Research reveals over 80% of UK and US consumers say they are concerned about the risk of GPS spoofing
FocalPoint/YouGov research reveals over 80% of UK and US consumers say they are concerned about the risk of GPS spoofing affecting safety of driver-assisted and autonomous vehicles
Concerns over cybersecurity and spoofing could impact the rates of adoption for autonomous vehicles (AVs) and vehicles with autonomous driver assistance systems (ADAS)
More than 45% of respondents stated the risk of cyberattacks as an influencing factor on the decision to purchase a car with partially or fully automated autonomous capabilities.
85% of UK respondents and 79% of US respondents cited the risks of harm to either passengers or other road users and pedestrians as their top concern associated with spoofing.
Our vision as a company is to improve every positioning system, to make them more accurate, reliable and secure; so we’re very interested in the safety of the systems that rely on GNSS. We recently commissioned an independent research report amongst consumers and motorists in the UK and US to understand the levels of knowledge and attitudes towards safety of GNSS spoofing, especially as concerns the threat to autonomous driving technologies.
The results have revealed significant concerns among UK and US consumers regarding the impact of illegal ‘GNSS spoofing’ on driver assistance and autonomous driving systems.
Cases of spoofing are on the rise
Global Navigation Satellite System (GNSS) spoofing is a form of cyber attack that targets satellite positioning systems such as GPS. Spoofers attack vehicles by broadcasting fake satellite signals to override legitimate satellite signals, confusing the GNSS receiver and causing potentially harmful disruption to the vehicle’s positioning systems.

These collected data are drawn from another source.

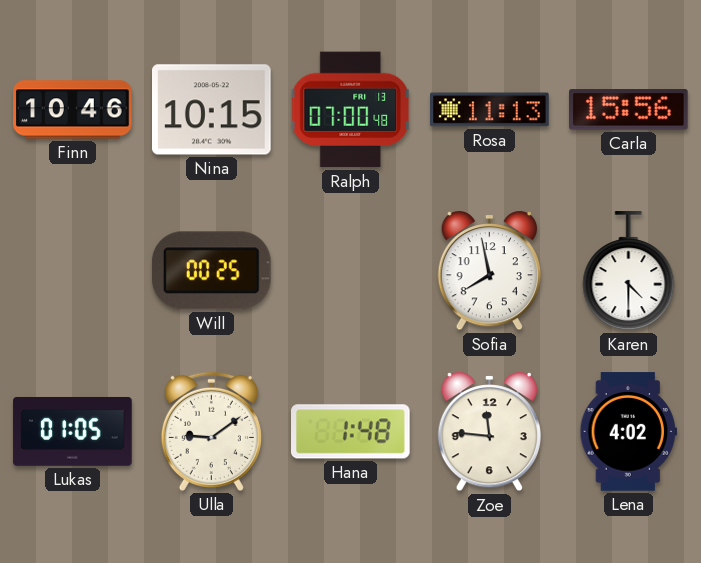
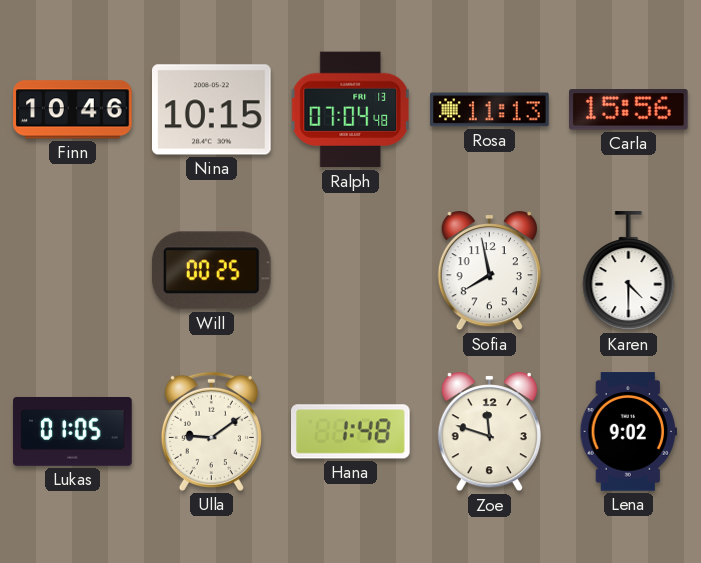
Ralph: 07:00 -> 07:04
Zoe: 11:46 -> 11:48
Lena: 4:02 -> 9:02
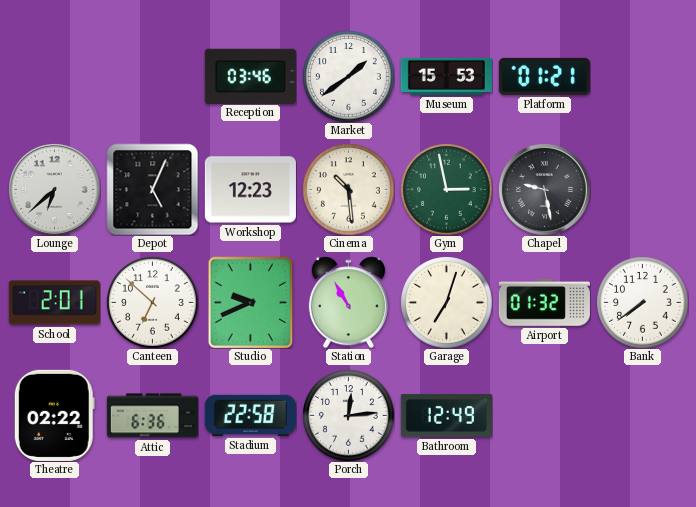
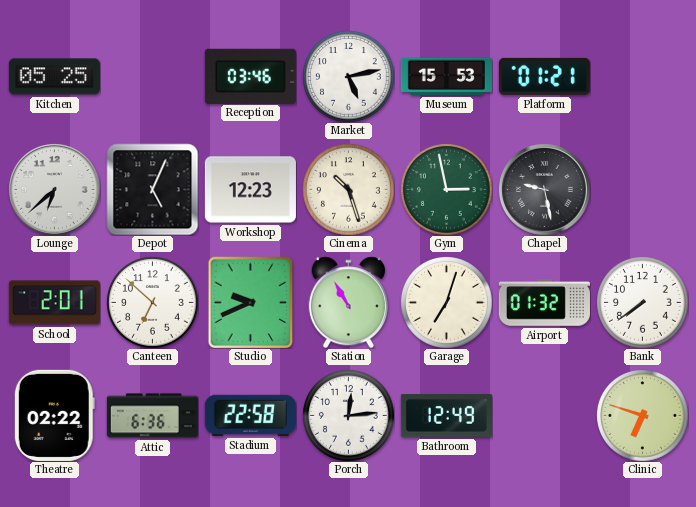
Kitchen: none -> 05:25
Market: 1:39 -> 5:13
Cinema: 10:29 -> 10:27
Clinic: none -> 6:48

Eighty-two percent of those surveyed in the UK and seventy-nine percent in the US believe that spoofing will have a detrimental effect on road safety as assisted driving applications and autonomous vehicles become increasingly available.
Spoofing attacks are becoming worryingly frequent, leading the European Union Aviation Safety Agency to issue an alert warning about satellite navigation systems being jammed or spoofed around Ukraine and in nearby regions in 2022.

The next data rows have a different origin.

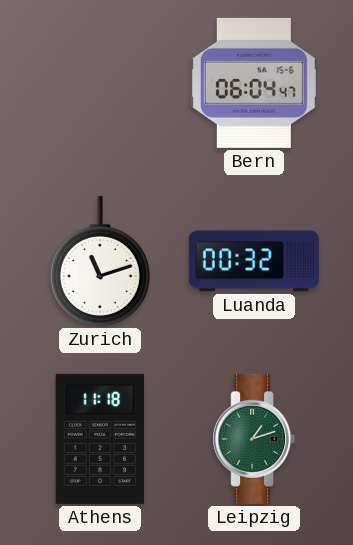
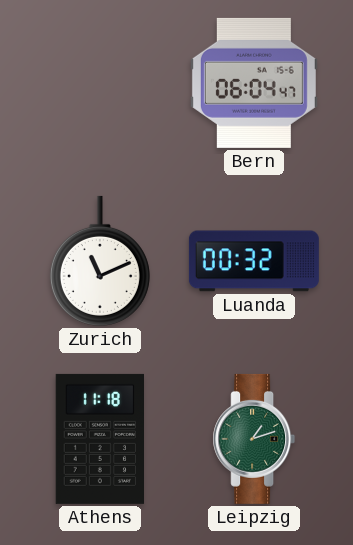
Zurich: 11:12 -> 11:11
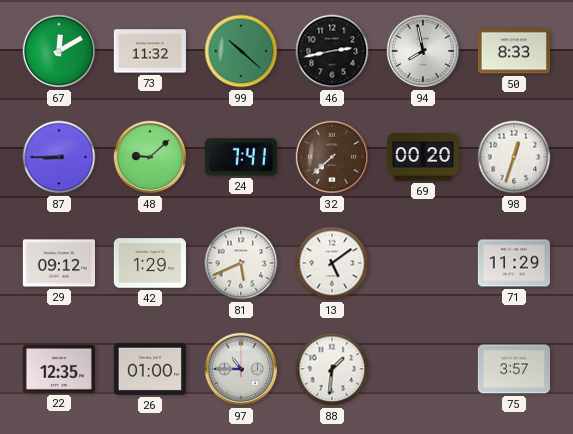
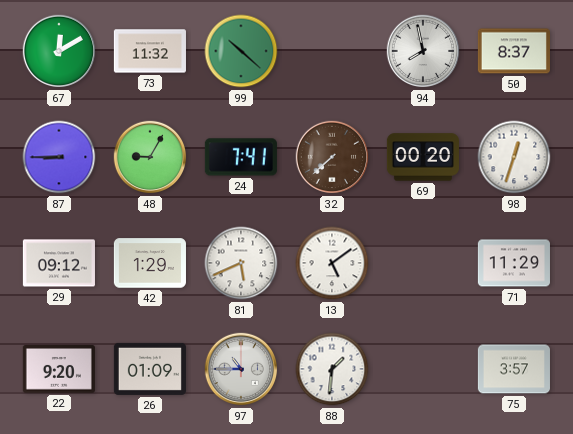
46: 2:43 -> none
50: 8:33 -> 8:37
48: 9:08 -> 9:05
22: 12:35 -> 9:20
26: 01:00 -> 01:09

Modern vehicles rely on GNSS for route guidance and to determine absolute location for driving assistance systems. Spoofed signals can interfere with the vehicle navigation, ADAS or autonomous driving systems, putting passengers and other vehicles at risk.
The dangers explained
The dangers of spoofing were reported back in 2019 when a Tesla Model 3 was experimentally spoofed successfully. Using off-the-shelf hardware and software, fake satellite signals were illegally broadcast by a spoofer, disrupting the behaviour of the vehicle.
This proved the vulnerability of a modern vehicle to an attack, where the spoofer can disrupt the computed location, speed and heading of a victim’s receiver, causing vehicles to believe they are in a different location and even potentially provide false information about road conditions, traffic, or obstacles. Spoofing can also be used as a method for theft and to hide the true location of a stolen vehicle as reported by its onboard security tracking systems.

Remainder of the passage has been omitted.